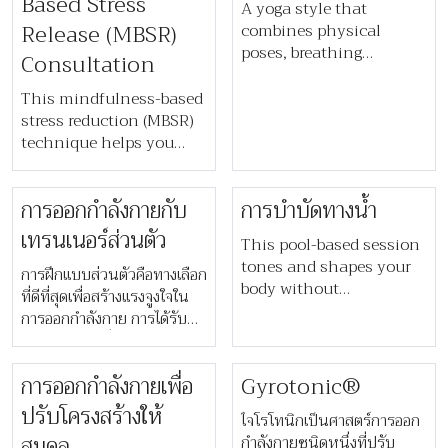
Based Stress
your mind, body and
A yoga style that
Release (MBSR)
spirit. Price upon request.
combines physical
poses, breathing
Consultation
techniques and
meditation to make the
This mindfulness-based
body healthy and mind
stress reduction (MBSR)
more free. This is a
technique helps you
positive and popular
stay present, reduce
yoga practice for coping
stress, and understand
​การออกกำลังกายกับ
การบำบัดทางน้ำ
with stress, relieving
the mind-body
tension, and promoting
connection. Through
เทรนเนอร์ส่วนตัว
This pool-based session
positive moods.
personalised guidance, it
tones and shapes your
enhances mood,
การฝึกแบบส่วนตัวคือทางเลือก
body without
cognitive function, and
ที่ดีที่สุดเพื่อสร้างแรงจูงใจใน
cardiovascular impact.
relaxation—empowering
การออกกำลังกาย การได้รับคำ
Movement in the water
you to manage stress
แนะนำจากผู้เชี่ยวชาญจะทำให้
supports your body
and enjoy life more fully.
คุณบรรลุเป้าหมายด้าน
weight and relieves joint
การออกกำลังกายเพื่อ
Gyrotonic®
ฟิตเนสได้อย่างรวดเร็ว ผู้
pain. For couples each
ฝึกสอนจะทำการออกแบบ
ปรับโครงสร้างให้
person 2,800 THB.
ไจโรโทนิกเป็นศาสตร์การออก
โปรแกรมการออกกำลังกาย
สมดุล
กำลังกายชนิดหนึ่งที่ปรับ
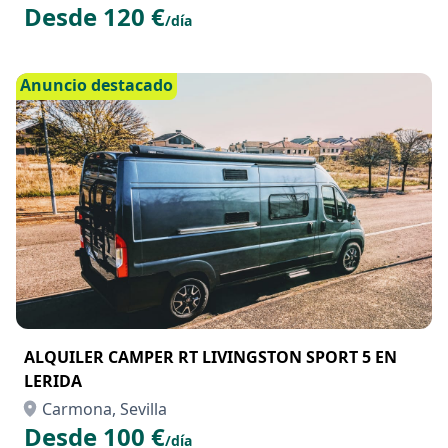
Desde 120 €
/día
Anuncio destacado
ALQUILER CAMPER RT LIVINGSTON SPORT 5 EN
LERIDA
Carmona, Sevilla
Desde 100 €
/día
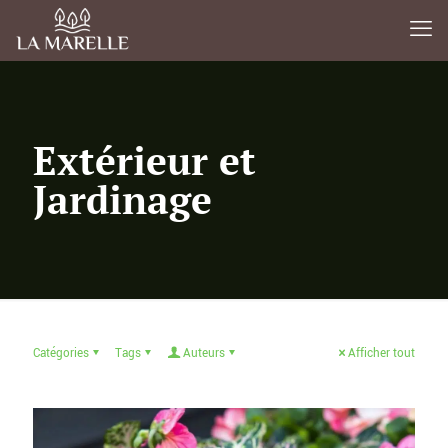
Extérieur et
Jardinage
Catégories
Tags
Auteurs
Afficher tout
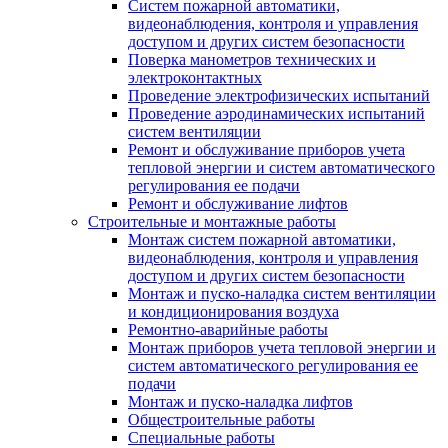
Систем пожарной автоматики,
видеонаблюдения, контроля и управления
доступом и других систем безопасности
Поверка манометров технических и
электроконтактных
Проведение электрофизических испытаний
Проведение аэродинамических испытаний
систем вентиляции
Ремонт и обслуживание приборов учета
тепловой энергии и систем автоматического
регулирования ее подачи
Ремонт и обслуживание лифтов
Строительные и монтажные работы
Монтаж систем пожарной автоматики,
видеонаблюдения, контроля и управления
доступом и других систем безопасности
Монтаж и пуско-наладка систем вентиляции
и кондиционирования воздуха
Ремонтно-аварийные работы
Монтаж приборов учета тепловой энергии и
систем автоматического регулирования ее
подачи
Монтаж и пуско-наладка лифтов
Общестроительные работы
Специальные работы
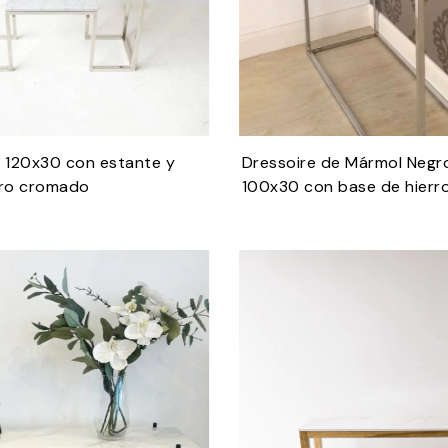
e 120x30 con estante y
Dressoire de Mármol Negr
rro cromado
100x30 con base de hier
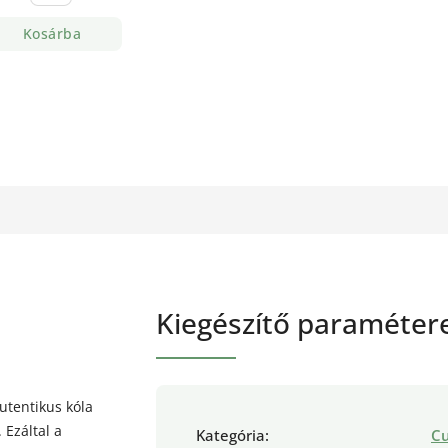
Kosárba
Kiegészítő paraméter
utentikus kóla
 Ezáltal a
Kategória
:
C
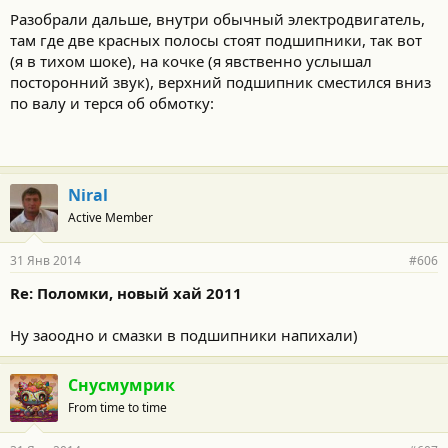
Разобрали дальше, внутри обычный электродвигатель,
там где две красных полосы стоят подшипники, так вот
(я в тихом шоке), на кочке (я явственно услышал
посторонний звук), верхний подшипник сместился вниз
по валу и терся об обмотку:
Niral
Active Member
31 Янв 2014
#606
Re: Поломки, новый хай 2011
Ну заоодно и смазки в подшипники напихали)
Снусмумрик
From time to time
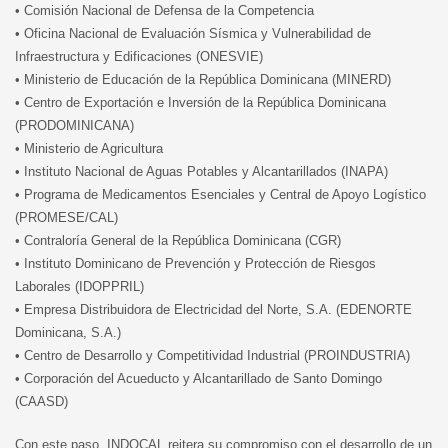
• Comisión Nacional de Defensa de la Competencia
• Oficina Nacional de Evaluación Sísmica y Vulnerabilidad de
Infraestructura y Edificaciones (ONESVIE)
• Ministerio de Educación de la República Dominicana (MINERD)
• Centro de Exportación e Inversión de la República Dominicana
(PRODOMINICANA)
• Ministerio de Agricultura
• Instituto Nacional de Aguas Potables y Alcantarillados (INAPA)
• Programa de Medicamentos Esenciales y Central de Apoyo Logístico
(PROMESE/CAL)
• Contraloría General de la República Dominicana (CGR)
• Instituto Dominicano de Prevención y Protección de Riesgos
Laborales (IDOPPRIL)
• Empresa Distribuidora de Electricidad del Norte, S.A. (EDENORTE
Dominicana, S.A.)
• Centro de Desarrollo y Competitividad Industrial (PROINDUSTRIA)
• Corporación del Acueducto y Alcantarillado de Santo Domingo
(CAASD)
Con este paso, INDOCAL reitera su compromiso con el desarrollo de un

--

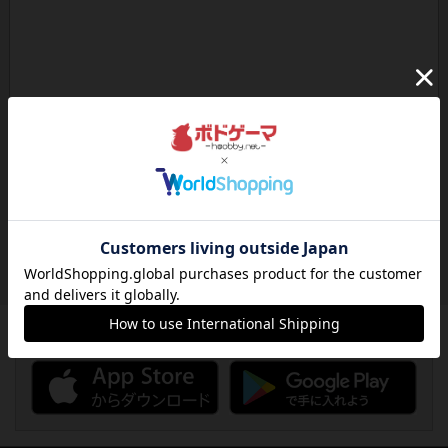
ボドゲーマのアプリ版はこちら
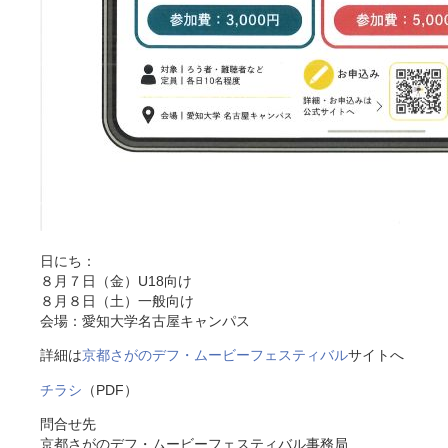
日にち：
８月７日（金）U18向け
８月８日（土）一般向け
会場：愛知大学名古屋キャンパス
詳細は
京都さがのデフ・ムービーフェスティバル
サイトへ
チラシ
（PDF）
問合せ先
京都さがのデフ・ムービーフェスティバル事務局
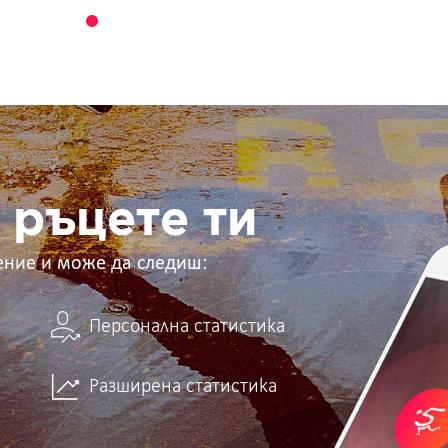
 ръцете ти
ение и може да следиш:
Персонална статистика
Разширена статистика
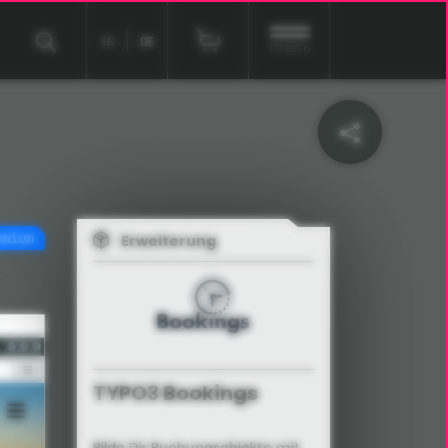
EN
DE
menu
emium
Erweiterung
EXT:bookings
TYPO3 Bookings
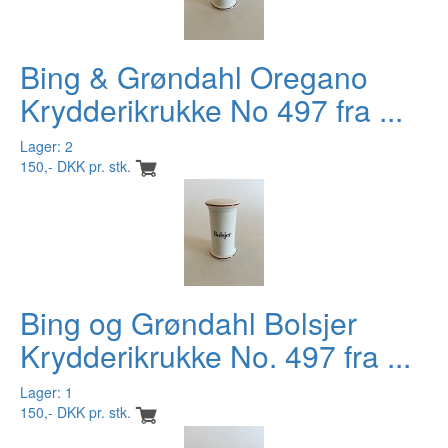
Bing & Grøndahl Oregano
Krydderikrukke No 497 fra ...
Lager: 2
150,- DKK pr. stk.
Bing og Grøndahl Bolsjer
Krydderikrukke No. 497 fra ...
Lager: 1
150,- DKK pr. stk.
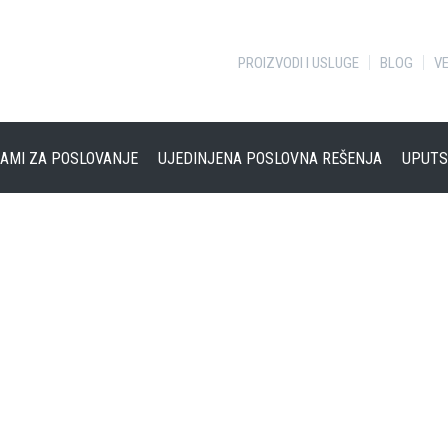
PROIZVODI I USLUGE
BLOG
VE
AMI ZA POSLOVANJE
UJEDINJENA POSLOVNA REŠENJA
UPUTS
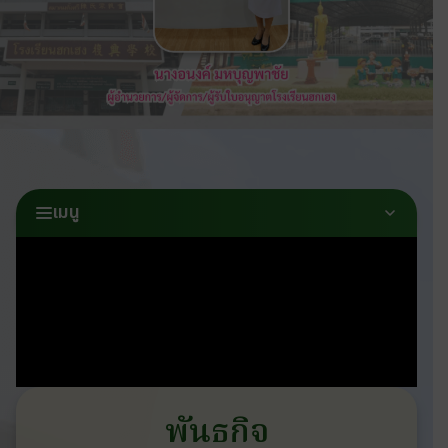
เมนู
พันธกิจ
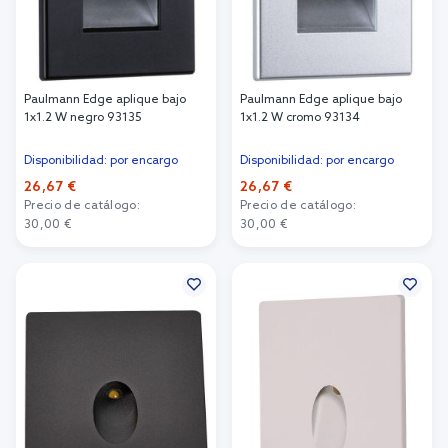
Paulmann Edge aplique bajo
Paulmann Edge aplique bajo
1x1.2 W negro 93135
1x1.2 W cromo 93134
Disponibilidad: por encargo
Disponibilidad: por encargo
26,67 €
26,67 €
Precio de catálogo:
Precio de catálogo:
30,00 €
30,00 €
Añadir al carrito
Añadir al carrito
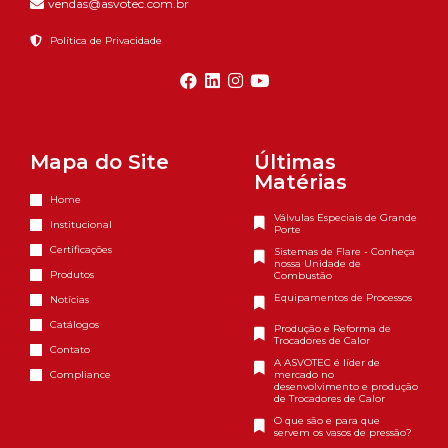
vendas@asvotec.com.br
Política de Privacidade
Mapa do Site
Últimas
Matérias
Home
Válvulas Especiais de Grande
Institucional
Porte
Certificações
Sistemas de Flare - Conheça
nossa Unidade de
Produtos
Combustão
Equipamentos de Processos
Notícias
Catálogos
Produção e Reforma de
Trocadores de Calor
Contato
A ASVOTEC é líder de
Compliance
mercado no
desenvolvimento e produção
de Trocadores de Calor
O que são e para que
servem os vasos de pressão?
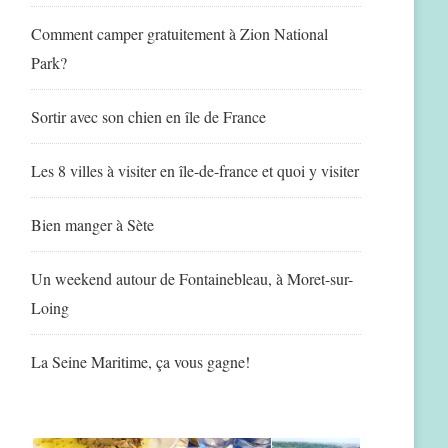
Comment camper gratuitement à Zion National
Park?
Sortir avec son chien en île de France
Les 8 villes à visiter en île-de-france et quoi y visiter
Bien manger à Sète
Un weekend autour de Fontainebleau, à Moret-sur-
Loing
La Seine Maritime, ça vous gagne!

• **EXERCISE OBJECTIVE**
Starting with the line that has "utentikus kóla" and ending with the line that has "Dominicana, S.A.)", repeat the lines above exactly, omitting every picture.

• **WRITTEN REPLY**
utentikus kóla
 Ezáltal a
Kategória
:
C
Разобрали дальше, внутри обычный электродвигатель,
там где две красных полосы стоят подшипники, так вот
(я в тихом шоке), на кочке (я явственно услышал
посторонний звук), верхний подшипник сместился вниз
по валу и терся об обмотку:
Niral
Active Member
31 Янв 2014
#606
Re: Поломки, новый хай 2011
Ну заоодно и смазки в подшипники напихали)
Снусмумрик
From time to time
• Comisión Nacional de Defensa de la Competencia
• Oficina Nacional de Evaluación Sísmica y Vulnerabilidad de
Infraestructura y Edificaciones (ONESVIE)
• Ministerio de Educación de la República Dominicana (MINERD)
• Centro de Exportación e Inversión de la República Dominicana
(PRODOMINICANA)
• Ministerio de Agricultura
• Instituto Nacional de Aguas Potables y Alcantarillados (INAPA)
• Programa de Medicamentos Esenciales y Central de Apoyo Logístico
(PROMESE/CAL)
• Contraloría General de la República Dominicana (CGR)
• Instituto Dominicano de Prevención y Protección de Riesgos
Laborales (IDOPPRIL)
• Empresa Distribuidora de Electricidad del Norte, S.A. (EDENORTE
Dominicana, S.A.)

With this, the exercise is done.